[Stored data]

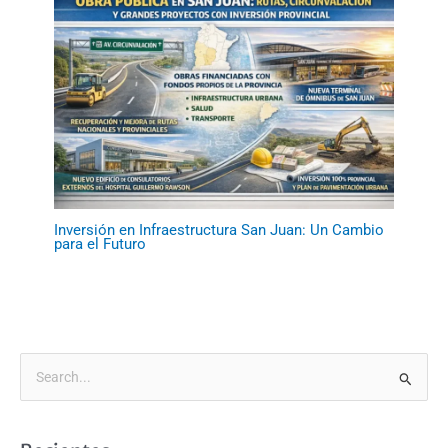
Inversión en Infraestructura San Juan: Un Cambio
para el Futuro
B
u
s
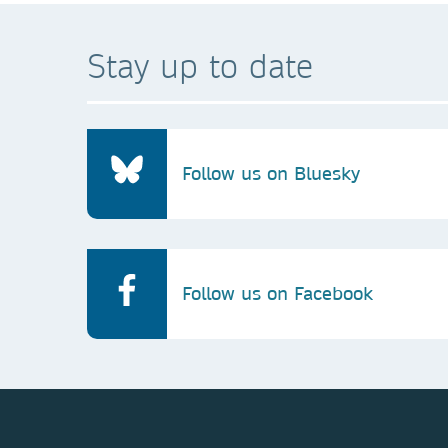
Stay up to date
Follow us on Bluesky
Follow us on Facebook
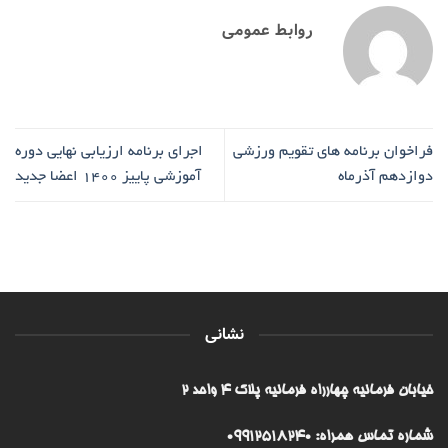
روابط عمومی
فراخوان برنامه های تقویم ورزشی
اجرای برنامه ارزیابی نهایی دوره
دوازدهم آذرماه
آموزشی پاییز 1400 اعضا جدید
نشانی
خیابان فرمانیه چهارراه فرمانیه پلاک ۴ واحد ۲
شماره تماس همراه: 09912518240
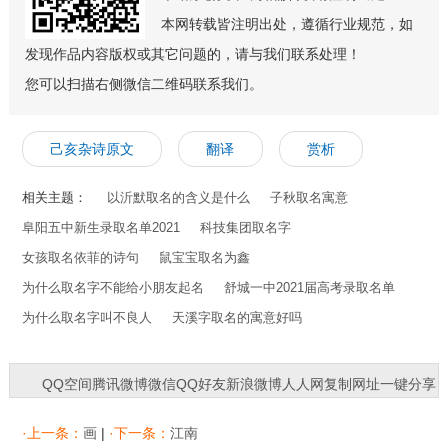
本网转载皆注明出处，遵循行业规范，如
发现作品内容版权或其它问题的，请与我们联系处理！
您可以扫描右侧微信二维码联系我们。
己亥杂诗原文
翻译
赏析
相关主题：
以沂默取名的含义是什么
子秋取名寓意
阜阳五中新生录取名单2021
科技集团取名字
女孩取名依菲的诗句
鼠宝宝取名为鑫
为什么取名字不能给小朋友起名
舒城一中2021届高考录取名单
为什么取名字叫不良人
天溪字取名的寓意好吗
QQ空间
腾讯微博
微信
QQ好友
新浪微博
人人网
复制网址
一键分享
分享到：
·上一条：
画
|
·下一条：
江南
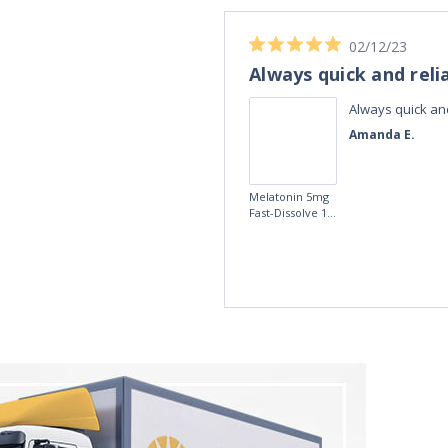
04/11/23
Best Melatonin I've bought!
ible up half the
Best Melatonin I've bought!
te in the day,
David S.
r taking these
fference, I am
5mg Time
more
Release
Melatonin 100
tablets by Natrol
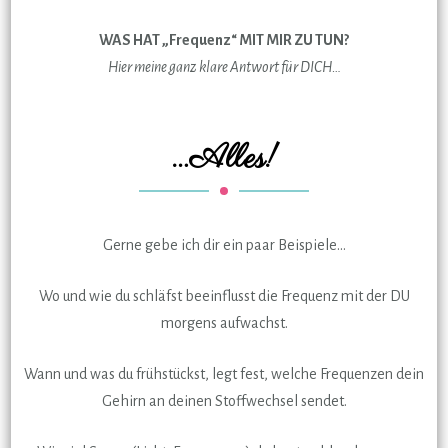
WAS HAT „Frequenz“ MIT MIR ZU TUN?
Hier meine ganz klare Antwort für DICH…
…Alles!
Gerne gebe ich dir ein paar Beispiele…
Wo und wie du schläfst beeinflusst die Frequenz mit der DU
morgens aufwachst.
Wann und was du frühstückst, legt fest, welche Frequenzen dein
Gehirn an deinen Stoffwechsel sendet.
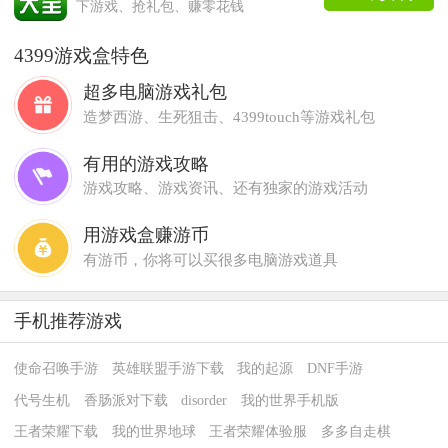
下游戏、抢礼包、赚零花钱
4399游戏盒特色
超多电脑游戏礼包
造梦西游、生死狙击、4399touch等游戏礼包
有用的游戏攻略
游戏攻略、游戏资讯、还有独家的游戏活动
用游戏盒赚游币
有游币，你将可以买很多电脑游戏道具
手机推荐游戏
使命召唤手游
英雄联盟手游下载
我的起源
DNF手游
代号生机
香肠派对下载
disorder
我的世界手机版
王者荣耀下载
我的世界地球
王者荣耀体验服
多多自走棋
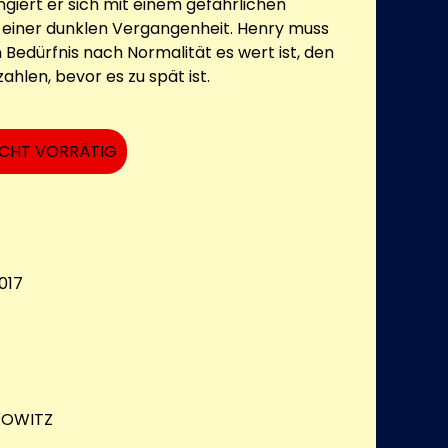
giert er sich mit einem gefährlichen
 einer dunklen Vergangenheit. Henry muss
 Bedürfnis nach Normalität es wert ist, den
zahlen, bevor es zu spät ist.
ICHT VORRÄTIG
017
ROWITZ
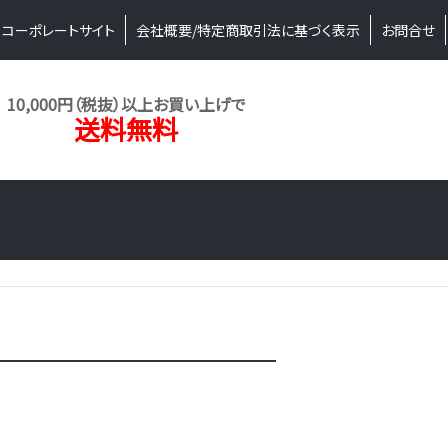
コーポレートサイト
会社概要/特定商取引法に基づく表示
お問合せ
10,000円（税抜）以上お買い上げで
送料無料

THE TASK: Report every line of the records that contains the word "برنامه".

RESPONSE TO THIS TASK:
فراخوان برنامه های تقویم ورزشی
اجرای برنامه ارزیابی نهایی دوره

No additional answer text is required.